Let me know in the comments how you enjoyed this sauce, and of course what you served it with. Provecho!
- 2 1/2 pounds red or yellow or green tomatoes, diced
- 1/2 large yellow onion diced
- 2 teaspoons olive oil extra-virgin
- 1/2 teaspoon Penzeys roasted garlic
- 2 teaspoon Penzeys ground cumin
- 3 red or green peppers, broiled until blacked, then peeled and seeded
- 1 jalapeno seeded and diced OR 1/4 cup loose cilantro, chopped finely
- 3 cups vegetable broth low sodium
- 1 teaspoon sea salt
- Pepper to taste
- In a large pot, saute onion in olive oil until soft.
- Add garlic and cumin, stirring constantly, for 1 minute.
- Add tomatoes, peppers, and broth. Add either the jalapeno or cilantro. Bring to a simmer and cook for 30 minutes until the ingredients are combined.
- Blend the sauce in a blender, food processor, or with an immersion blender until smooth. Return sauce to the pot. (Note: I then ran my sauce through a food mill to remove the seeds and bits of tomato peel, but you can leave yours as is.) Add salt and pepper to taste.

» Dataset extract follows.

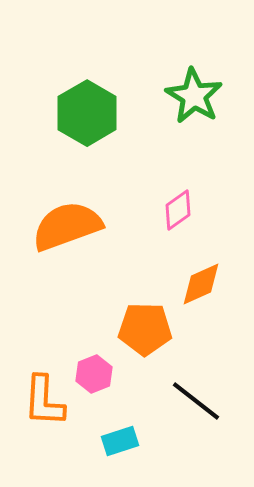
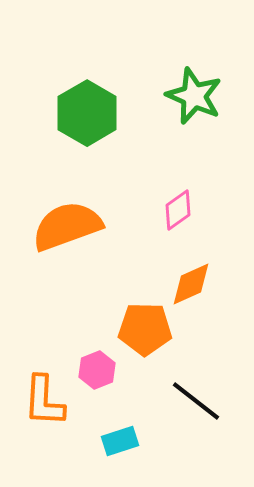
green star: rotated 8 degrees counterclockwise
orange diamond: moved 10 px left
pink hexagon: moved 3 px right, 4 px up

- Simmer on low until sauce reaches desired consistency, it should at least coat the back of a spoon, approximately 20 minutes.
- Now, what to do with your sauce:
- Choice 1: I chose to can mine. To the top of each jar, add 1 tbsp. lime juice per pint. Leave 1/4 inch headspace. Make sure the jar edges are clean, and gently tighten rings. Process in a water bath for 35-40 minutes.
- Choice 2: this sauce would freeze well if you have the freezer space. Thaw in the refrigerator.
- Choice 3: make enchiladas or enchilada lasagna for a party!
- The color of the sauce will vary depending on your tomatoes - you can even use green! See write up for more discussion.